For the last few weeks, across Maine, students in grades 3 and up have been in the midst of standardized testing. Kids don’t like taking tests, teachers don’t like giving tests, most parents don’t like their children taking so many tests, even school administrators get headaches from scheduling tests. It is a perennial period of gloom. This time of year my Facebook feed lights up with posts from teacher friends (and parent friends) about how stressful, inconvenient and time-consuming standardized tests are.

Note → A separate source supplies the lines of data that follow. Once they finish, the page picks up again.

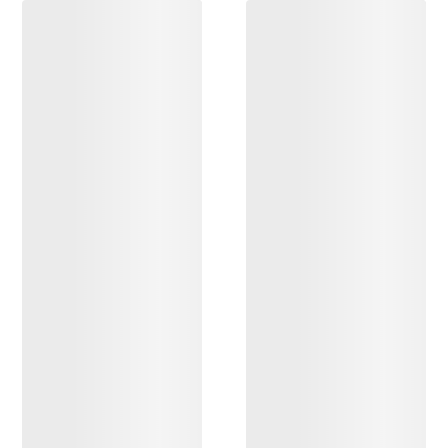
DISCOVER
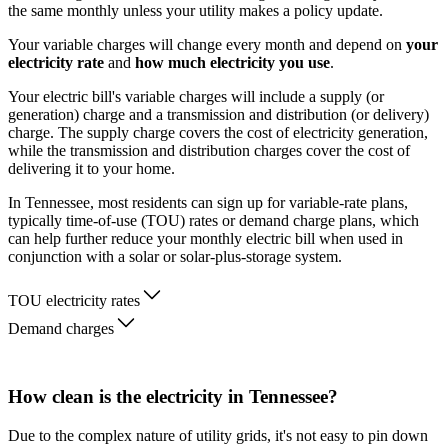
the same monthly unless your utility makes a policy update.
Your variable charges will change every month and depend on
your
electricity rate
and
how much electricity you use
.
Your electric bill's variable charges will include a supply (or
generation) charge and a transmission and distribution (or delivery)
charge. The supply charge covers the cost of electricity generation,
while the transmission and distribution charges cover the cost of
delivering it to your home.
In Tennessee, most residents can sign up for variable-rate plans,
typically time-of-use (TOU) rates or demand charge plans, which
can help further reduce your monthly electric bill when used in
conjunction with a solar or solar-plus-storage system.
TOU electricity rates
Demand charges
How clean is the electricity in Tennessee?
Due to the complex nature of utility grids, it's not easy to pin down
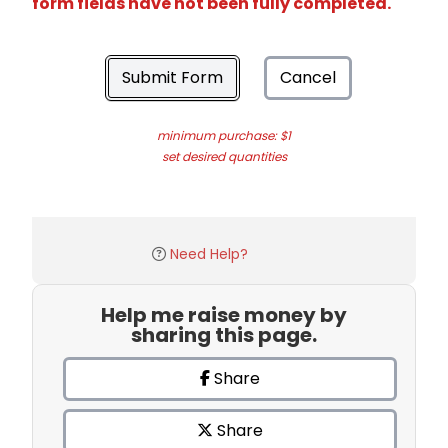
form fields have not been fully completed.
Submit Form
Cancel
minimum purchase: $1
set desired quantities
Need Help?
Help me raise money by
sharing this page.
Share
Share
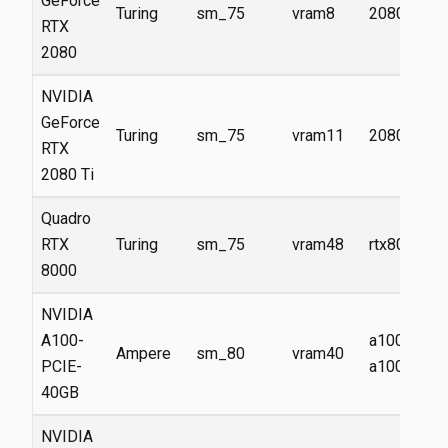
GeForce
Turing
sm_75
vram8
2080
RTX
2080
NVIDIA
GeForce
Turing
sm_75
vram11
2080ti
RTX
2080 Ti
Quadro
RTX
Turing
sm_75
vram48
rtx8000
8000
NVIDIA
A100-
a100,
Ampere
sm_80
vram40
PCIE-
a100-40g
40GB
NVIDIA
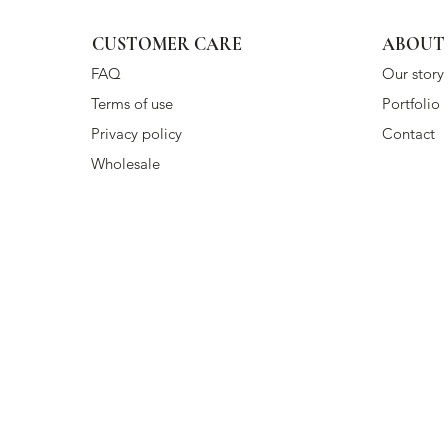
CUSTOMER CARE
ABOUT
FAQ
Our story
Terms of use
Portfolio
Privacy policy
Contact
Wholesale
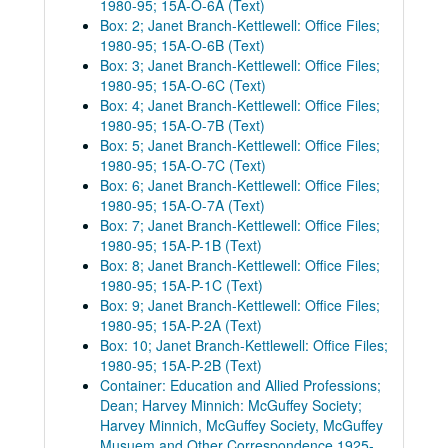
1980-95; 15A-O-6A (Text)
Box: 2; Janet Branch-Kettlewell: Office Files;
1980-95; 15A-O-6B (Text)
Box: 3; Janet Branch-Kettlewell: Office Files;
1980-95; 15A-O-6C (Text)
Box: 4; Janet Branch-Kettlewell: Office Files;
1980-95; 15A-O-7B (Text)
Box: 5; Janet Branch-Kettlewell: Office Files;
1980-95; 15A-O-7C (Text)
Box: 6; Janet Branch-Kettlewell: Office Files;
1980-95; 15A-O-7A (Text)
Box: 7; Janet Branch-Kettlewell: Office Files;
1980-95; 15A-P-1B (Text)
Box: 8; Janet Branch-Kettlewell: Office Files;
1980-95; 15A-P-1C (Text)
Box: 9; Janet Branch-Kettlewell: Office Files;
1980-95; 15A-P-2A (Text)
Box: 10; Janet Branch-Kettlewell: Office Files;
1980-95; 15A-P-2B (Text)
Container: Education and Allied Professions;
Dean; Harvey Minnich: McGuffey Society;
Harvey Minnich, McGuffey Society, McGuffey
Musuem and Other Correspondence 1925-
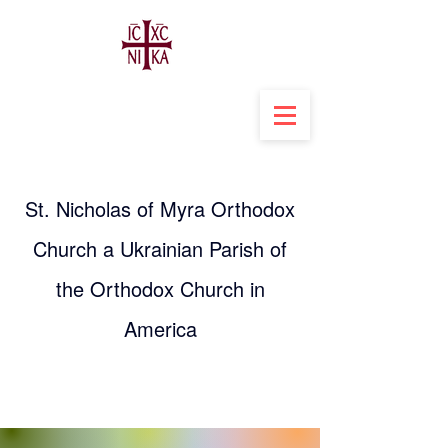
St. Nicholas of Myra Orthodox
Church a Ukrainian Parish of
the Orthodox Church in
America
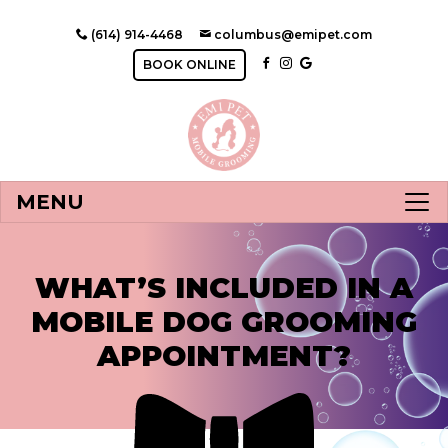
(614) 914-4468
columbus@emipet.com
BOOK ONLINE
MENU
WHAT’S INCLUDED IN A
MOBILE DOG GROOMING
APPOINTMENT?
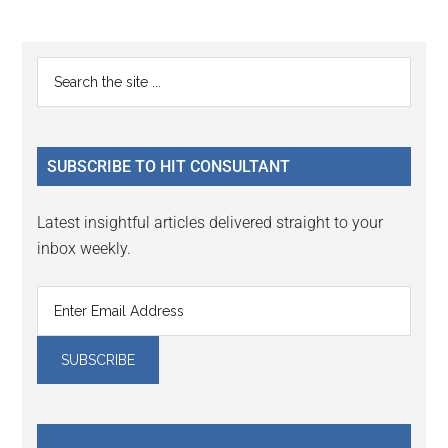
to
page
Primary
Search
the
Sidebar
site
...
SUBSCRIBE TO HIT CONSULTANT
Latest insightful articles delivered straight to your
inbox weekly.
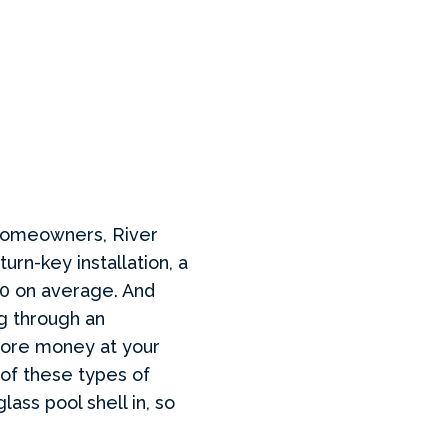
 homeowners, River
turn-key installation, a
00 on average. And
g through an
 more money at your
 of these types of
ass pool shell in, so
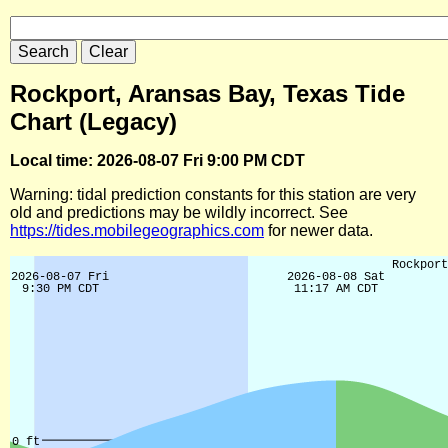
Rockport, Aransas Bay, Texas Tide
Chart (Legacy)
Local time: 2026-08-07 Fri 9:00 PM CDT
Warning: tidal prediction constants for this station are very
old and predictions may be wildly incorrect. See
https://tides.mobilegeographics.com
for newer data.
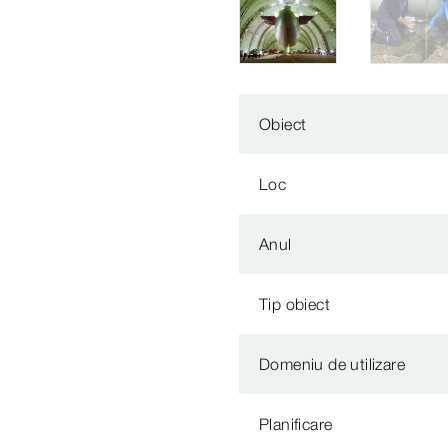
Obiect
Loc
Anul
Tip obiect
Domeniu de utilizare
Planificare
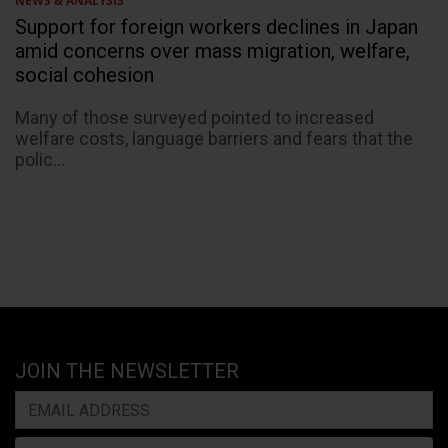
NEWS & ANALYSIS
Support for foreign workers declines in Japan
amid concerns over mass migration, welfare,
social cohesion
Many of those surveyed pointed to increased
welfare costs, language barriers and fears that the
polic...
JOIN THE NEWSLETTER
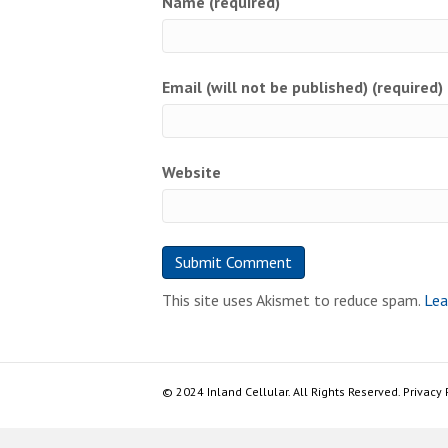
Name (required)
Email (will not be published) (required)
Website
This site uses Akismet to reduce spam.
Lea
© 2024 Inland Cellular. All Rights Reserved. Privacy 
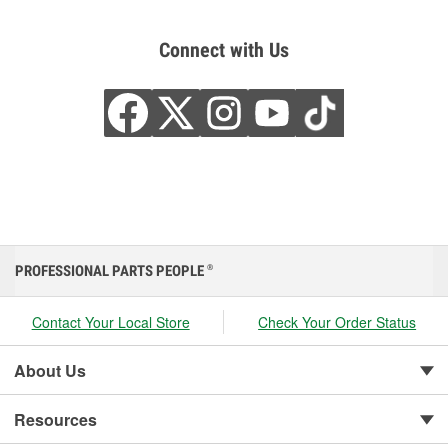
Connect with Us
PROFESSIONAL PARTS PEOPLE
®
Contact Your Local Store
Check Your Order Status
About Us
Resources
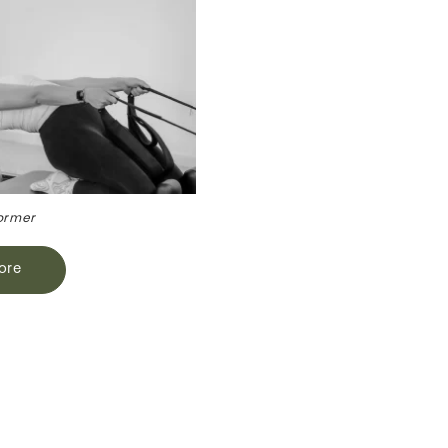
ormer
ore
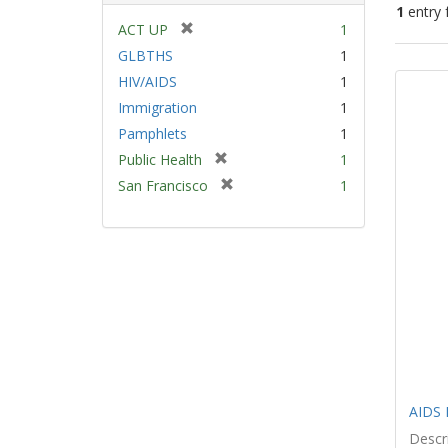
1
entry 
[
ACT UP
1
r
GLBTHS
1
Sear
e
HIV/AIDS
1
Resu
m
Immigration
1
o
v
Pamphlets
1
e
[
Public Health
1
]
r
[
San Francisco
1
e
r
m
e
o
m
v
o
e
v
]
e
]
AIDS 
Descri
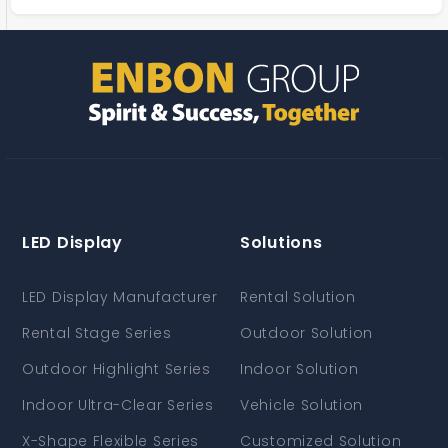
LED Display
Solutions
LED Display Manufacturer
Rental Solution
Rental Stage Series
Outdoor Solution
Outdoor Highlight Series
Indoor Solution
Indoor Ultra-Clear Series
Vehicle Solution
X-Shape Flexible Series
Customized Solution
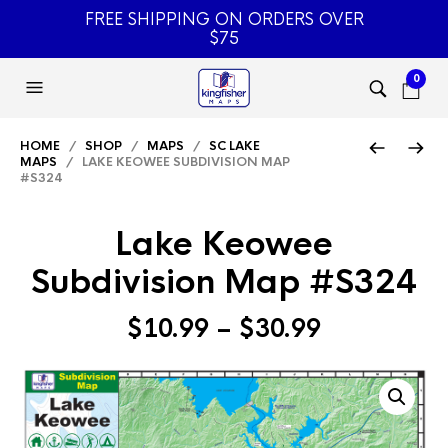
FREE SHIPPING ON ORDERS OVER
$75
0
HOME
/
SHOP
/
MAPS
/
SC LAKE
MAPS
/ LAKE KEOWEE SUBDIVISION MAP
#S324
Lake Keowee
Subdivision Map #S324
Price
$
10.99
–
$
30.99
range:
$10.99
through
$30.99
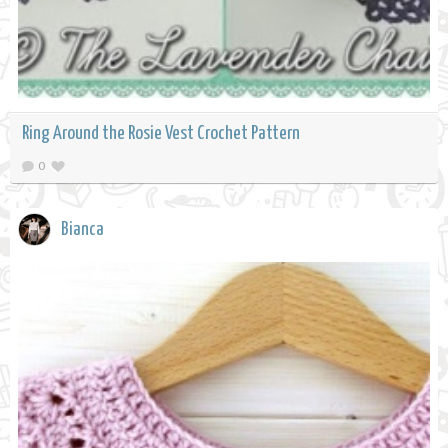
Ring Around the Rosie Vest Crochet Pattern
0
Bianca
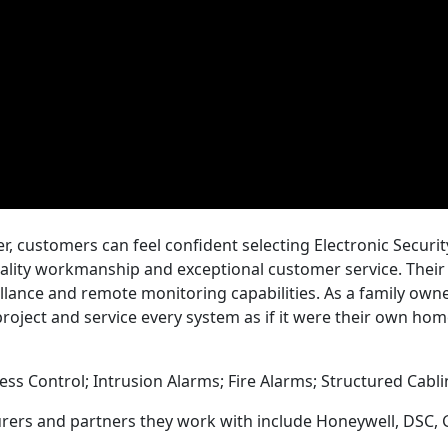
r, customers can feel confident selecting Electronic Securi
uality workmanship and exceptional customer service. Thei
illance and remote monitoring capabilities. As a family own
roject and service every system as if it were their own hom
cess Control; Intrusion Alarms; Fire Alarms; Structured Cabl
rers and partners they work with include Honeywell, DSC, 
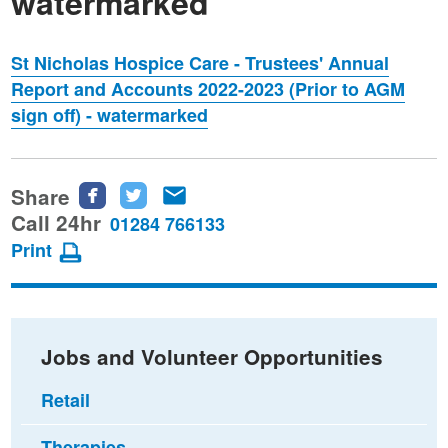
watermarked
St Nicholas Hospice Care - Trustees' Annual
Report and Accounts 2022-2023 (Prior to AGM
sign off) - watermarked
Share
Share
Share
Share
this
this
this
Call 24hr
01284 766133
page
page
page
Print
on
on
via
Facebook
Twitter
email
Jobs and Volunteer Opportunities
Retail
Therapies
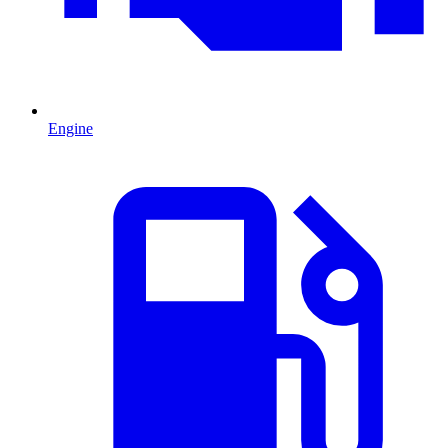
Engine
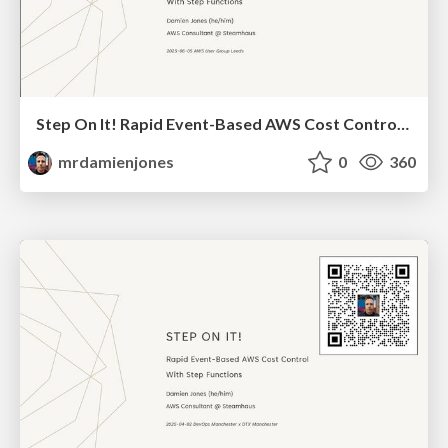
Step On It! Rapid Event-Based AWS Cost Control With Step Functions (2025-06-05: AWS User Group Leeds)
mrdamienjones
0
360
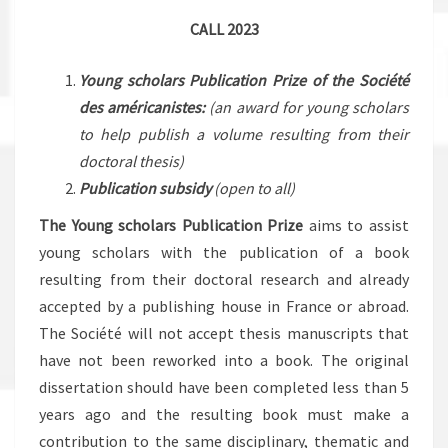
CALL 2023
Young scholars Publication Prize of the Société
des américanistes
:
(an award for young scholars
to help publish a volume resulting from their
doctoral thesis)
Publication subsidy
(open to all)
The Young scholars Publication Prize
aims to assist
young scholars with the publication of a book
resulting from their doctoral research and already
accepted by a publishing house in France or abroad.
The Société will not accept thesis manuscripts that
have not been reworked into a book. The original
dissertation should have been completed less than 5
years ago and the resulting book must make a
contribution to the same disciplinary, thematic and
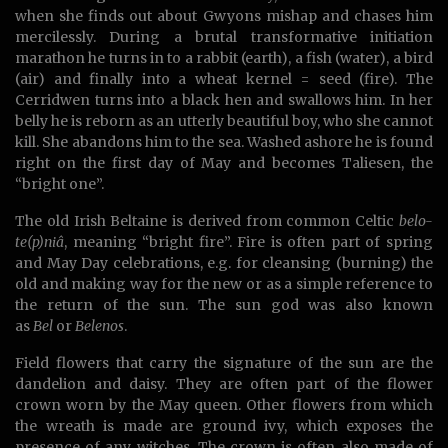
when she finds out about Gwyons mishap and chases him
mercilessly. During a brutal transformative initiation
marathon he turns in to a rabbit (earth), a fish (water), a bird
(air) and finally into a wheat kernel = seed (fire). The
Cerridwen turns into a black hen and swallows him. In her
belly he is reborn as an utterly beautiful boy, who she cannot
kill. She abandons him to the sea. Washed ashore he is found
right on the first day of May and becomes Taliesen, the
“bright one”.
The old Irish Beltaine is derived from common Celtic
belo-
te(p)niâ
, meaning “bright fire”. Fire is often part of spring
and May Day celebrations, e.g. for cleansing (burning) the
old and making way for the new or as a simple reference to
the return of the sun. The sun god was also known
as
Bel
or
Belenos
.
Field flowers that carry the signature of the sun are the
dandelion and daisy. They are often part of the flower
crown worn by the May queen. Other flowers from which
the wreath is made are ground ivy, which exposes the
presence of any witches. The crown is often also made of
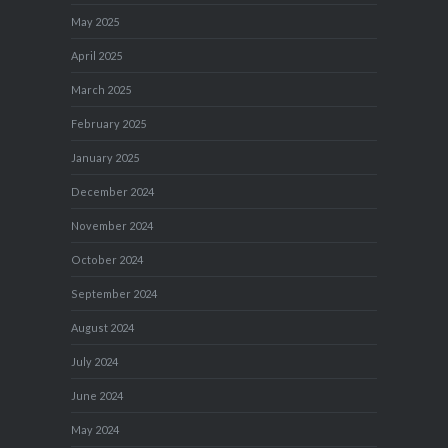
May 2025
April 2025
March 2025
February 2025
January 2025
December 2024
November 2024
October 2024
September 2024
August 2024
July 2024
June 2024
May 2024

What I’d like to do, keeping with my pledge to focus on the positive, is talk about what can be done to minimize or even eliminate the negative impact testing can have on the culture of learning in Maine schools. This week we will look at why we test kids, what the intended outcomes are, and what has made testing so problematic. And then we’ll look ahead to a solution.
To start: Why test?
There are two intended outcomes when we test students. One is obtaining formative information, and the other is obtaining summative information.
Note: I prefer to use the word information in place of data when I can get away with it, as data brings to mind numbers, and when we look at test results we are looking at a great deal more than just numbers.
In the case of formative information, educators are looking for evidence to support adjustment of future instruction. Is the child demonstrating mastery and understanding? Is there evidence of learning? Are there areas of concern? Are there visible patterns of learning among groups of students? Are there patterns of failed learning? Ideally, educators ask themselves these questions when they review test results in order to determine who gets taught what in the future. We can learn a tremendous amount from looking at test results, from reading levels and evidence of fluency to specific areas of strength and difficulty in math. As a math teacher, it is always helpful to see when a student demonstrates apparent strengths in geometry, for example, and weaknesses in algebraic concepts. Broad subjects like “math” and “reading” involve a lot of sub-disciplines, which is why math teachers tend to cringe every time a parent says something like, “oh, I was never very good at math, I guess it runs in the family.” From tests, we are able to see evidence that exposes specific areas of strength and weaknesses, which usually contradicts the idea that a child is “bad at math,” or, “not a good reader.” There is almost always something to celebrate and build on in a child’s assessment results. Formative information helps educators make decisions about what learning their students are ready for next. The dreadful and hideous term, data-driven instruction, comes from this. More on that later.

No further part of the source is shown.